# Essential Reger? [4]



## Portamento (Dec 8, 2016)

The topic of the 4th thread in this series is Max Reger. What do you consider to be Reger's most essential works? These don't necessarily have to be masterpieces - rather what you consider to be Reger's most definitive essays in music.

Essential Mozart
Essential Shostakovich
Essential Schumann


----------



## Portamento (Dec 8, 2016)

My list:

Orchestral
Hiller Variations, op. 100
Sinfonietta, op. 90
Violin Concerto, op. 101

Chamber
Clarinet Quintet, op. 146
Clarinet Sonata #3, op. 106
Cello Sonata #4, op. 116
String Quartet #4, op. 109

Piano
6 Intermezzi, op. 45
Bach Variations, op. 81
Telemann Variations, op. 134

Solo
Cello Suites, op. 131c
Viola Suites, op. 131d


----------



## Phil loves classical (Feb 8, 2017)

4 Tone Poems after Bocklin. 
Romantic Suite


----------



## Art Rock (Nov 28, 2009)

I second the Boecklin tone poems and the clarinet quintet.

Definitely some organ works, e.g. Fantasy and Fugue on BACH, Op. 46.


----------



## JAS (Mar 6, 2013)

I have only one CD of Reger's music, an Orfeo CD with the Hiller Variations and a Ballet Suite. I must admit that I have not played it in some time, so perhaps it should be moved to the top of the list at my next opportunity.

Edit: And I also find that I have his violin concerto on the Hyperion Romantic Violin series (which I keep filed separately and not by composer.)

Does anyone have the Warner 8 CD set? Or the Brilliant Set?


----------



## Portamento (Dec 8, 2016)

JAS said:


> *I have only one CD of Reger's music*, an Orfeo CD with the Hiller Variations and a Ballet Suite.
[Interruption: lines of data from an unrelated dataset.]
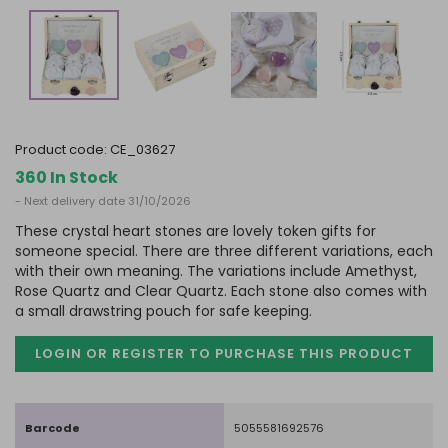
product code:
CE_03627
360 In Stock
- Next delivery date 31/10/2026
These crystal heart stones are lovely token gifts for
someone special. There are three different variations, each
with their own meaning. The variations include Amethyst,
Rose Quartz and Clear Quartz. Each stone also comes with
a small drawstring pouch for safe keeping.
LOGIN OR REGISTER TO PURCHASE
THIS PRODUCT
Barcode
5055581692576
I must admit that I have not played it in some time, so perhaps it should be moved to the top of the list at my next opportunity.


Well then, let me introduce you to Reger's contributions to solo repertoire.

Cello Suites:
http://www.prestoclassical.co.uk/r/Danacord/DACOCD372

Viola Suites:
https://www.amazon.com/Tabea-Zimmermann-Solo-J-S-Bach/dp/B0027T7BJK


----------



## hpowders (Dec 23, 2013)

Reger: Variations & Fugue on a Theme by Bach played by Rudolf Serkin, no less.


----------



## Trout (Apr 11, 2011)

One of my favorites by Reger is his opulent and Wagnerian _An die Hoffnung_ for alto and orchestra. Give it a listen!


----------



## Pugg (Aug 8, 2014)

I like his requiem , that's about all.


----------



## elgar's ghost (Aug 8, 2010)

Portamento's choices aren't far removed from my own. I would also add these for organ allowing for the fact that I've only heard about a quarter of his enormous output in this category:

Fantasia and Fugue on the name of B-A-C-H op.46
Three Chorale Fantasias op.53
Three Preludes and Fugues op.85
Introduction, Passacaglia and Fugue op.127

I'd also be tempted to add the Eight Preludes and Fugues for Solo Violin op.117 as well.


----------



## Lenny (Jul 19, 2016)

Reger's catalogue is h-u-g-e so I cannot claim any absolute authority over the "essence" of his music. I guess I'm just bumping the thread... 

I'd follow Portamento's picks (mine are included in his list).


----------



## Omicron9 (Oct 13, 2016)

Reger: complete cello sonatas and solo cello suites.


----------



## Pugg (Aug 8, 2014)

Omicron9 said:


> Reger: complete cello sonatas and solo cello suites.


Maybe I should give those a try.....


----------